Heart Healthy Hints on Valentine’s Day
Sharon Rekieta, Fitness Director - 14th February 2014
Below are some helpful hints to keep your heart healthy, just in time for Valentine's Day!
If you’re buying chocolate for your loved ones, choose dark!
Dark chocolate that is at least 65% cocoa contains enough flavonoids to help lower blood pressure and cholesterol while improving blood flow to the heart to reduce blood clotting that could lead to a heart attack or stroke. Just remember that about an ounce a day is sufficient.
Learn your blood pressure numbers
High blood pressure is sometimes referred to as the “silent killer” because the symptoms are not readily apparent. Take your valentine with you to your physician, health club or even a drugstore to have your blood pressure measured so you will know if you are at risk.
Enjoy a delicious dessert that is decadent but not damaging
Did you know that many cheesecakes could be made with light cream cheese and low-fat yogurt to reduce the calories and fat content?
Did you know that an angel food cake has no fat and could be “dressed up” with whipped cream and fresh fruit?
Did you know that if your sweetie prefers the rich and indulgent, there are many miniature or one-serving options of high-fat, high-calorie desserts?

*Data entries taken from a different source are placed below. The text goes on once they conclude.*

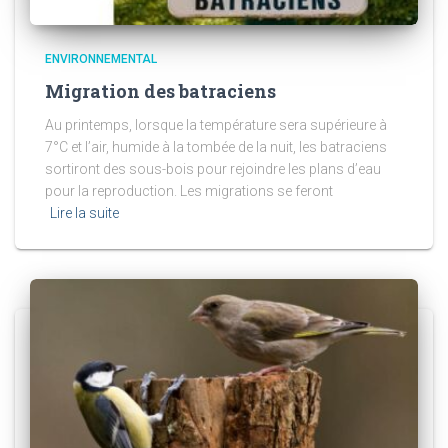
ENVIRONNEMENTAL
Migration des batraciens
Au printemps, lorsque la température sera supérieure à
7°C et l’air, humide à la tombée de la nuit, les batraciens
sortiront des sous-bois pour rejoindre les plans d’eau
pour la reproduction. Les migrations se feront
Lire la suite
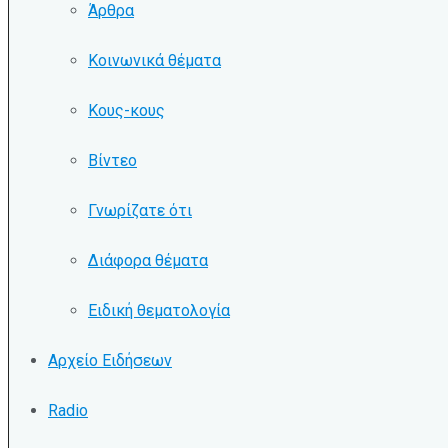
Άρθρα
Κοινωνικά θέματα
Κους-κους
Βίντεο
Γνωρίζατε ότι
Διάφορα θέματα
Ειδική θεματολογία
Αρχείο Ειδήσεων
Radio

Give your heart a break by making it beat
An average heart rate of 70 beats per minute totals approximately 613,200 beats a year. Hearts that grow stronger from regular exercise will work well for you with fewer beats. Even a drop of five beats per minute will save 4300 beats each year.
Do you have a K-9 Valentine?
Think of your dog as an exercise machine with fur! Taking frequent walks with your “best friend” will help both of your hearts and possibly extend your life. Interesting facts: those who own dogs feel less stressed and require fewer visits to their physicians than non-owners. Survival rates for heart attack victims who own a dog are 12% better than for non-owners.

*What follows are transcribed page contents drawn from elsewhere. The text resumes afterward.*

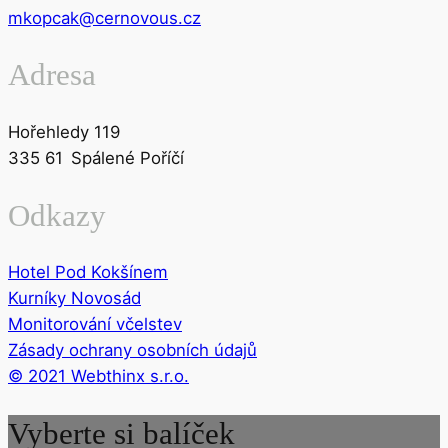
mkopcak@cernovous.cz
Adresa
Hořehledy 119
335 61 Spálené Poříčí
Odkazy
Hotel Pod Kokšínem
Kurníky Novosád
Monitorování včelstev
Zásady ochrany osobních údajů
© 2021 Webthinx s.r.o.
Vyberte si balíček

Embrace the Yogic prescription
Yoga soothes the mind, fosters relaxation, and improves endurance and strength—all of which benefit the health of your heart. In addition, regular practice of this physical form of stress management will lower your blood pressure and help you find a sense of calm when anxious.
Raise your glass
Current research is suggesting that drinking moderately and responsibly is linked to a reduced risk of coronary heart disease in some individuals. While physicians are NOT recommending that everyone should drink alcohol to improve their heart health, they are noting that one drink a day for women and two drinks a day for men can reduce the risk of cardiac disease.